Uncoupling the hookup culture
It appears that more young people are starting — finally — to question the “hookup” mentality that has become so common on many college campuses.
Harvard sophomore Lisa Mogilanski, writing in USA Today this month, put it this way: “Hookup culture is an unnavigable mush of vague intentions and desires…. We can try to dress it up as being freeing or equalizing the genders, but I fear it only leaves us equally impoverished.”
Voices like Mogilanski’s are still the exception, however, and even many of those who see hookup culture as a problem stop short of embracing better alternatives.
Casual sex on college campuses today, which often grows out of binge drinking, leads to sexually transmitted diseases, unwanted pregnancies and low self-esteem. It removes the romance, love and deep caring from relationships between men and women.
Yet many American colleges and universities seem to be at least tacitly condoning the culture.

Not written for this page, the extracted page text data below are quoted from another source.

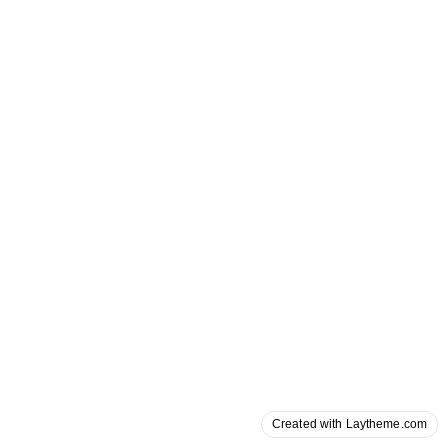
Created with Laytheme.com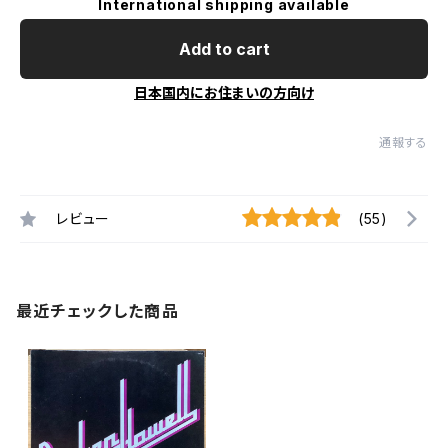
International shipping available
Add to cart
日本国内にお住まいの方向け
通報する
レビュー
(55)
最近チェックした商品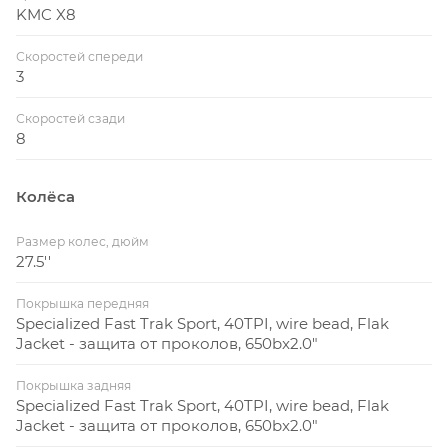
KMC X8
Скоростей спереди
3
Скоростей сзади
8
Колёса
Размер колес, дюйм
27.5''
Покрышка передняя
Specialized Fast Trak Sport, 40TPI, wire bead, Flak
Jacket - защита от проколов, 650bx2.0"
Покрышка задняя
Specialized Fast Trak Sport, 40TPI, wire bead, Flak
Jacket - защита от проколов, 650bx2.0"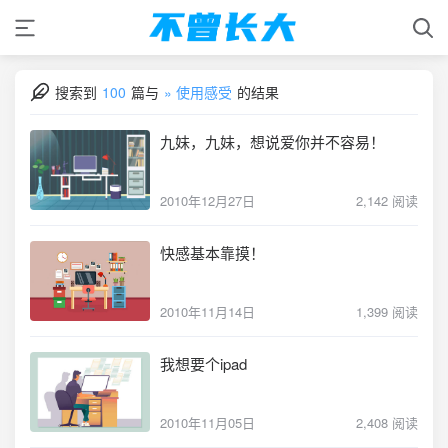
搜索到
100
篇与
» 使用感受
的结果
九妹，九妹，想说爱你并不容易！
2010年12月27日
2,142 阅读
快感基本靠摸！
2010年11月14日
1,399 阅读
我想要个ipad
2010年11月05日
2,408 阅读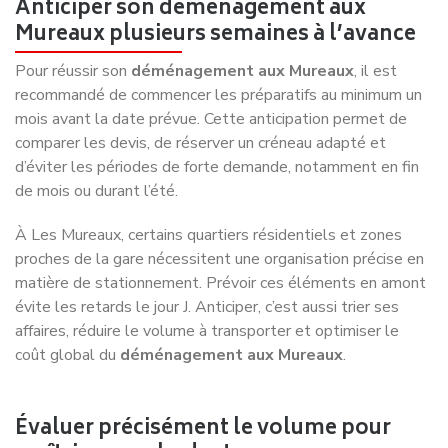
Anticiper son déménagement aux
Mureaux plusieurs semaines à l’avance
Pour réussir son
déménagement aux Mureaux
, il est
recommandé de commencer les préparatifs au minimum un
mois avant la date prévue. Cette anticipation permet de
comparer les devis, de réserver un créneau adapté et
d’éviter les périodes de forte demande, notamment en fin
de mois ou durant l’été.
À
Les Mureaux
, certains quartiers résidentiels et zones
proches de la gare nécessitent une organisation précise en
matière de stationnement. Prévoir ces éléments en amont
évite les retards le jour J. Anticiper, c’est aussi trier ses
affaires, réduire le volume à transporter et optimiser le
coût global du
déménagement aux Mureaux
.
Évaluer précisément le volume pour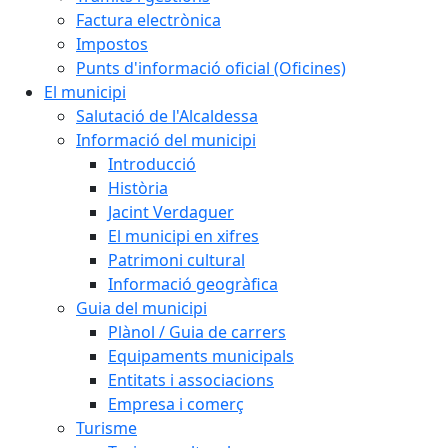
Factura electrònica
Impostos
Punts d'informació oficial (Oficines)
El municipi
Salutació de l'Alcaldessa
Informació del municipi
Introducció
Història
Jacint Verdaguer
El municipi en xifres
Patrimoni cultural
Informació geogràfica
Guia del municipi
Plànol / Guia de carrers
Equipaments municipals
Entitats i associacions
Empresa i comerç
Turisme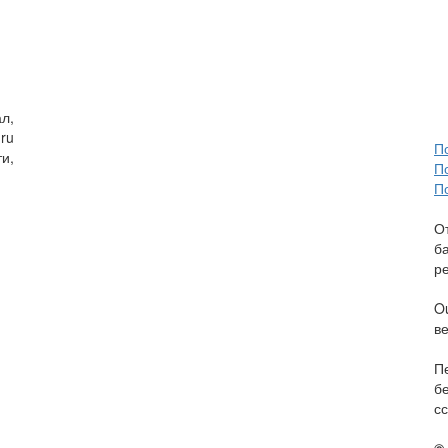
л,
ru
П
и,
П
П
О
б
р
O
в
П
б
сс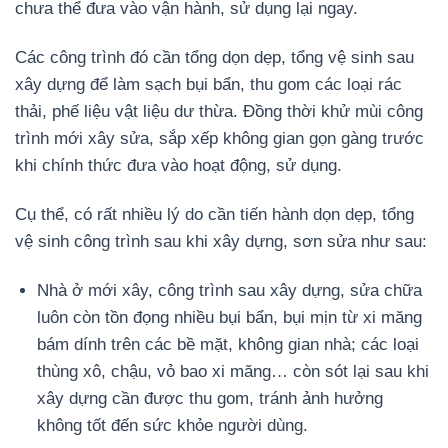
chưa thể đưa vào vận hành, sử dụng lại ngay.
Các công trình đó cần tổng dọn dẹp, tổng vệ sinh sau
xây dựng để làm sạch bụi bẩn, thu gom các loại rác
thải, phế liệu vật liệu dư thừa. Đồng thời khử mùi công
trình mới xây sửa, sắp xếp không gian gọn gàng trước
khi chính thức đưa vào hoạt động, sử dụng.
Cụ thể, có rất nhiều lý do cần tiến hành dọn dẹp, tổng
vệ sinh công trình sau khi xây dựng, sơn sửa như sau:
Nhà ở mới xây, công trình sau xây dựng, sửa chữa
luôn còn tồn đọng nhiều bụi bẩn, bụi mịn từ xi măng
bám dính trên các bề mặt, không gian nhà; các loại
thùng xô, chậu, vỏ bao xi măng… còn sót lại sau khi
xây dựng cần được thu gom, tránh ảnh hưởng
không tốt đến sức khỏe người dùng.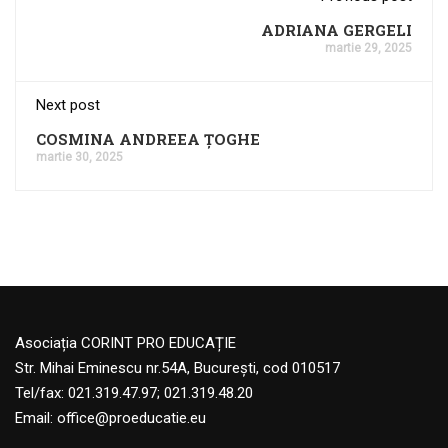
ADRIANA GERGELI
martie 29, 2025
Next post
COSMINA ANDREEA ȚOGHE
martie 30, 2025
Asociația CORINT PRO EDUCAȚIE
Str. Mihai Eminescu nr.54A, București, cod 010517
Tel/fax: 021.319.47.97; 021.319.48.20
Email:
office@proeducatie.eu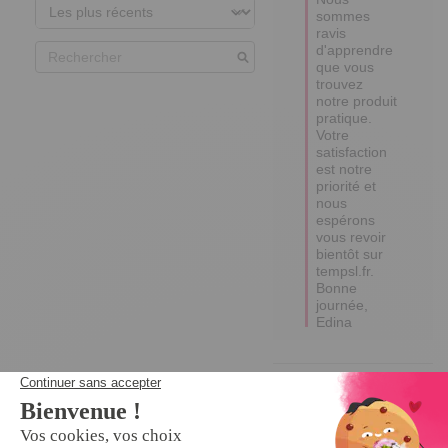
sommes 
ravis 
d'apprendre 
que vous 
trouvez 
notre produit 
pratique. 

Votre 
satisfaction 
est notre 
priorité et 
nous 
espérons 
vous revoir 
bientôt sur 
tempsl.fr. 

Bonne 
journée,

Edina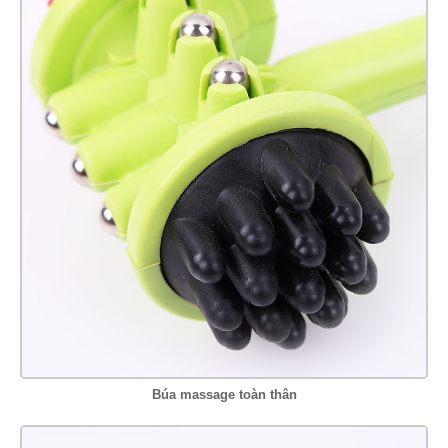
Búa massage toàn thân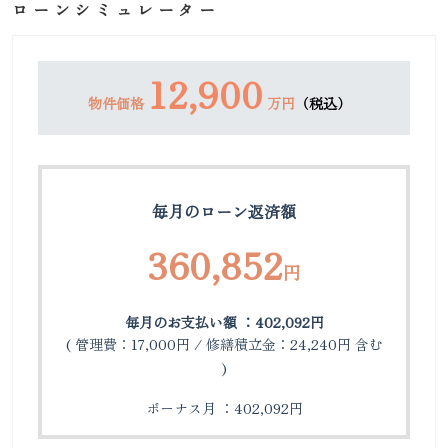
ローンシミュレーター
12,900
物件価格
万円
（税込）
毎月のローン返済額
360,852
円
毎月のお支払い額 ：402,092円
( 管理費：17,000円 / 修繕積立金：24,240円 含む
)
ボーナス月 ：402,092円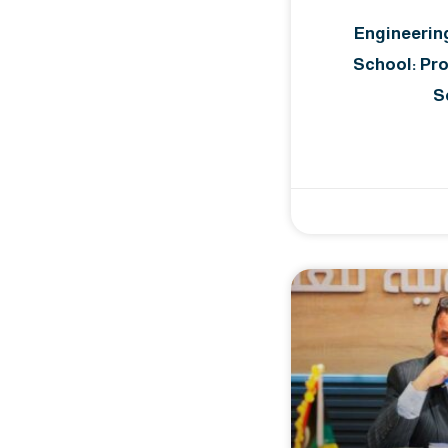
Engineerin
School: Pr
S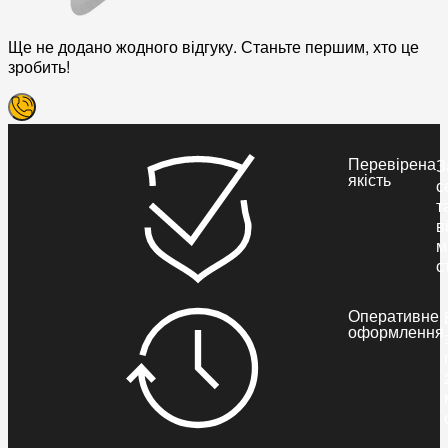
Ще не додано жодного відгуку. Станьте першим, хто це
зробить!
Перевірена
З
якість
с
т
в
м
с
Оперативне
оформлення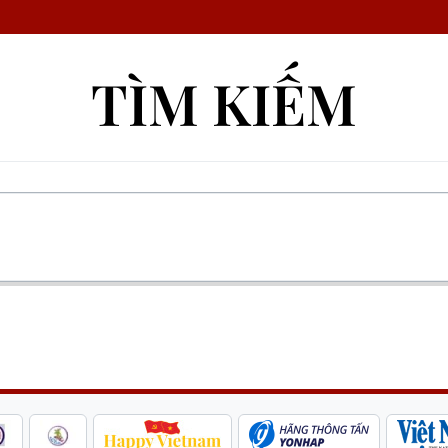
TÌM KIẾM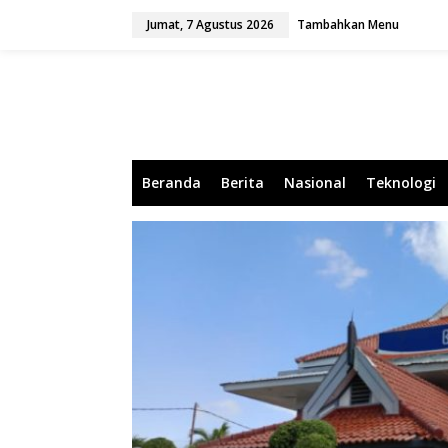
L
Jumat, 7 Agustus 2026
Tambahkan Menu
e
w
a
t
i
k
e
k
o
Beranda
Berita
Nasional
Teknologi
n
t
e
n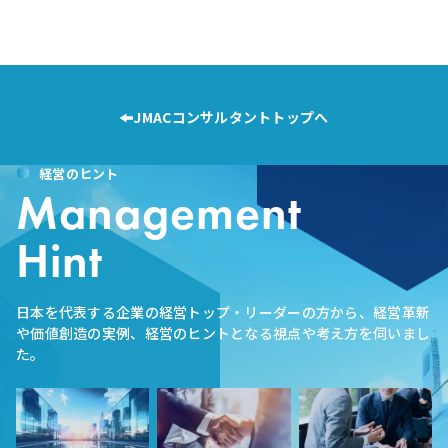
JMACコンサルタントトップへ
経営のヒント
Management
Hint
日本を代表する企業の経営トップ・リーダーの方から、経営革新
や価値創造の実例、経営のヒントとなる視点や考え方を伺いまし
た。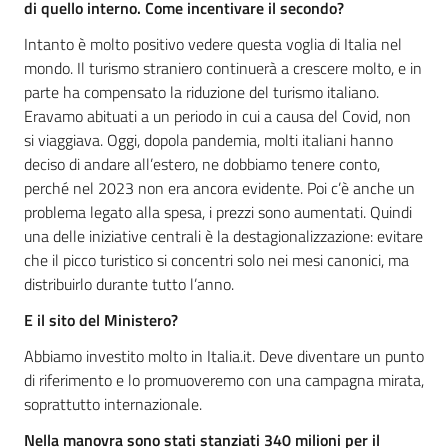
di quello interno. Come incentivare il secondo?
Intanto è molto positivo vedere questa voglia di Italia nel
mondo. Il turismo straniero
continuerà a crescere
molto
,
e
in
par
t
e
ha
compensato la riduzione del turismo italiano.
E
ravamo abituati a un periodo in cui
a causa del Covid, non
si viaggiava.
Oggi,
dopo
la pandemia, molti italiani hanno
deciso di andare all’estero
, ne d
obbiamo tenere conto,
perché nel 2023 non era ancora evidente.
Poi
c’è anche un
problema legato alla spesa, i prezzi sono aumentati.
Quindi
una delle iniziative
centrali è la
destagionalizzazione
:
evitare
che il picco turistico si concentri solo nei mesi canonici,
ma
distribuirlo durante tutto l’anno.
E
il
sito del Ministero
?
Abbiamo investito molto
in
Italia.it
. D
eve diventare
un punto
di
riferimento
e
lo promuoveremo con una campagna mirata,
soprattutto internazionale.
Nella manovra sono stati stanziati 340 milioni per il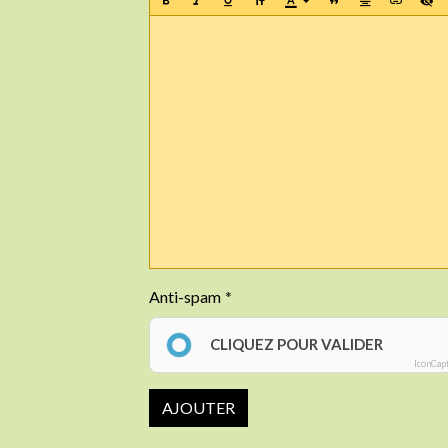
Anti-spam
CLIQUEZ POUR VALIDER
IconCap
AJOUTER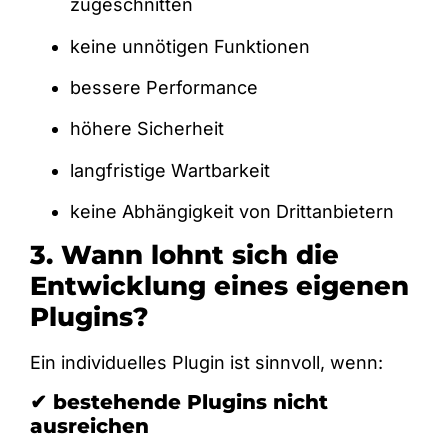
zugeschnitten
keine unnötigen Funktionen
bessere Performance
höhere Sicherheit
langfristige Wartbarkeit
keine Abhängigkeit von Drittanbietern
3. Wann lohnt sich die
Entwicklung eines eigenen
Plugins?
Ein individuelles Plugin ist sinnvoll, wenn:
✔ bestehende Plugins nicht
ausreichen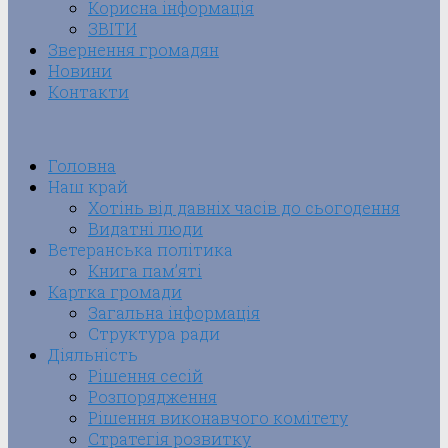
Корисна інформація
ЗВІТИ
Звернення громадян
Новини
Контакти
Головна
Наш край
Хотінь від давніх часів до сьогодення
Видатні люди
Ветеранська політика
Книга пам’яті
Картка громади
Загальна інформація
Структура ради
Діяльність
Рішення сесій
Розпорядження
Рішення виконавчого комітету
Стратегія розвитку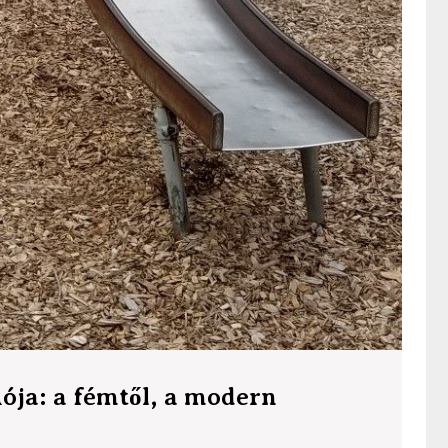
iója: a fémtől, a modern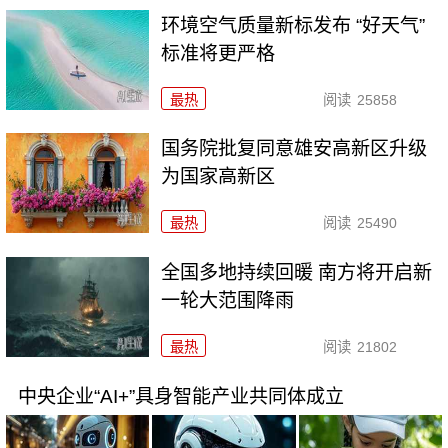
环境空气质量新标发布 “好天气”
标准将更严格
最热
阅读
25858
国务院批复同意雄安高新区升级
为国家高新区
最热
阅读
25490
全国多地持续回暖 南方将开启新
一轮大范围降雨
最热
阅读
21802
中央企业“AI+”具身智能产业共同体成立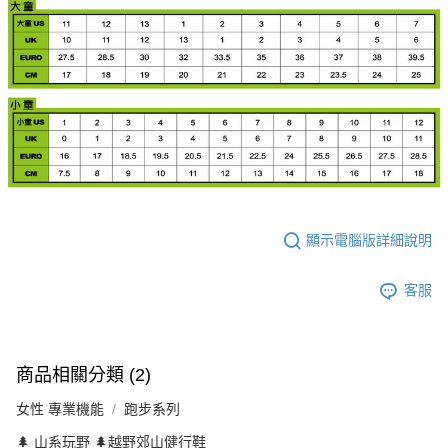
顯示電腦版詳細說明
客服
商品相關分類 (2)
女性 專業機能
跑步系列
🌲 山系玩野 🌲越野郊山健行鞋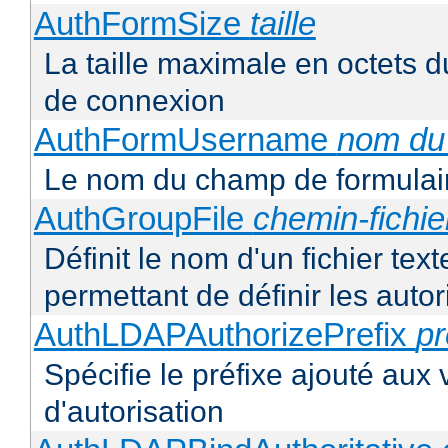
AuthFormSize
taille
La taille maximale en octets d
de connexion
AuthFormUsername
nom du
Le nom du champ de formulair
AuthGroupFile
chemin-fichie
Définit le nom d'un fichier tex
permettant de définir les autor
AuthLDAPAuthorizePrefix
pr
Spécifie le préfixe ajouté aux
d'autorisation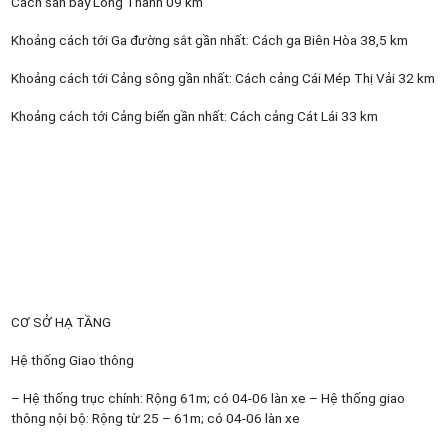
Cách sân bay Long Thành 09 km
Khoảng cách tới Ga đường sắt gần nhất: Cách ga Biên Hòa 38,5 km
Khoảng cách tới Cảng sông gần nhất: Cách cảng Cái Mép Thị Vải 32 km
Khoảng cách tới Cảng biển gần nhất: Cách cảng Cát Lái 33 km
CƠ SỞ HẠ TẦNG
Hệ thống Giao thông
– Hệ thống trục chính: Rộng 61m; có 04-06 làn xe – Hệ thống giao
thông nội bộ: Rộng từ 25 – 61m; có 04-06 làn xe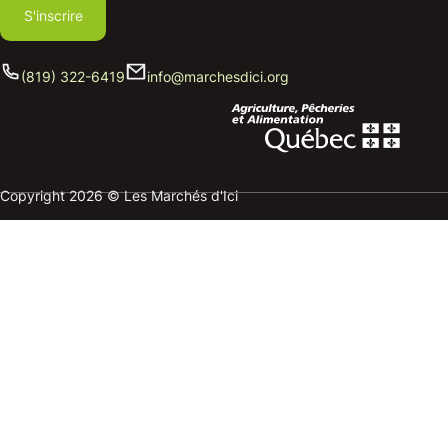
S'inscrire
(819) 322-6419
info@marchesdici.org
Copyright 2026 © Les Marchés d'Ici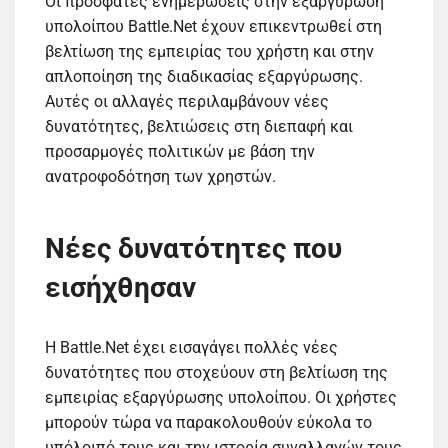
Οι πρόσφατες ενημερώσεις στην εξαργύρωση
υπολοίπου Battle.Net έχουν επικεντρωθεί στη
βελτίωση της εμπειρίας του χρήστη και στην
απλοποίηση της διαδικασίας εξαργύρωσης.
Αυτές οι αλλαγές περιλαμβάνουν νέες
δυνατότητες, βελτιώσεις στη διεπαφή και
προσαρμογές πολιτικών με βάση την
ανατροφοδότηση των χρηστών.
Νέες δυνατότητες που
εισήχθησαν
Η Battle.Net έχει εισαγάγει πολλές νέες
δυνατότητες που στοχεύουν στη βελτίωση της
εμπειρίας εξαργύρωσης υπολοίπου. Οι χρήστες
μπορούν τώρα να παρακολουθούν εύκολα το
υπόλοιπό τους και την ιστορία συναλλαγών τους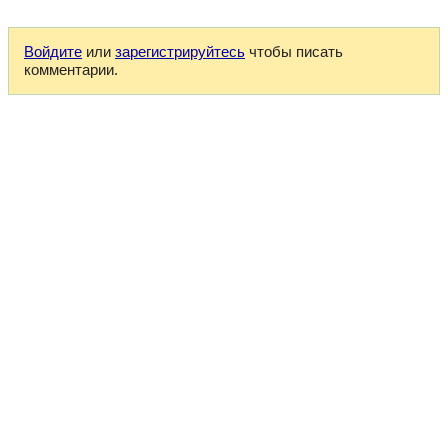
Войдите
или
зарегистрируйтесь
чтобы писать
комментарии.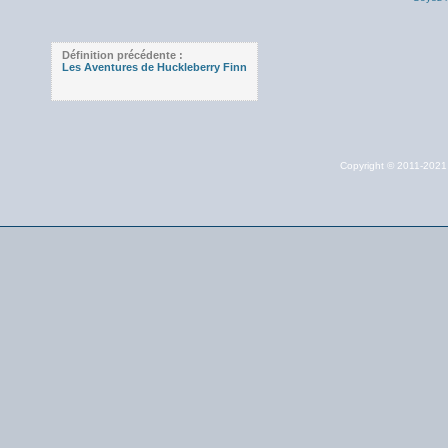
Définition précédente :
Les Aventures de Huckleberry Finn
Copyright © 2011-202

While accompanying one of my children on a college tour several years ago, another high schooler asked the student guide about being able to drink and “have fun with my girlfriend” in the dorm rooms. The guide proceeded to tell him not to worry; no one enforced those rules.
Boston University religion professor Donna Freitas, in her new book “The End of Sex,” suggests that the culture of casual hookups is leading to an unhappy, unfulfilled and confused generation. She cites overwhelming research showing predominantly negative experiences that result from hooking up because, for one thing, “it is purely physical and emotionally vacant.”
But still, she denigrates abstinence education as “extreme to the point that students cannot imagine living it, nor do they wish to.”
Columnist Emma Teitel, writing in Maclean’s, suggests that “if you have empty, meaningless sex throughout college, you’ll become an emotional cripple, contract gonorrhea and, most likely, vomit.” But then she adds: “These are lessons learned through experience, not indoctrination.”
That seems nonsensical. I didn’t have to learn that, say, heroin was bad for me through experience. I didn’t learn it through “indoctrination” either. Young people who are given sound information can make rational decisions without having to engage in risky and detrimental behavior.
In a 2012 report titled “Strategies for Reducing Binge Drinking and a ‘Hook-Up’ Culture on Campus,” Loyola Marymount University professor Christopher Kaczor found that “the ramifications of unhealthy behaviors in both drinking and sex go beyond the physical, psychological and social damage to the individuals partaking in the activities.” This behavior “inhibits ethical development through the focus on private indulgence of using other people for pleasure, rather than on loving, committed relationships.”
That emotional state affects academic performance, and as Kaczor notes, can ultimately diminish “the institution’s ability to attract and retain excellent students and faculty.”
It’s clearly in the interests of colleges and the students they serve to change the culture. How? A college student spends no more than six hours a day, four to five days a week, in the classroom. Any attempt to reduce the incidence of hooking up should be aimed at that time and those activities.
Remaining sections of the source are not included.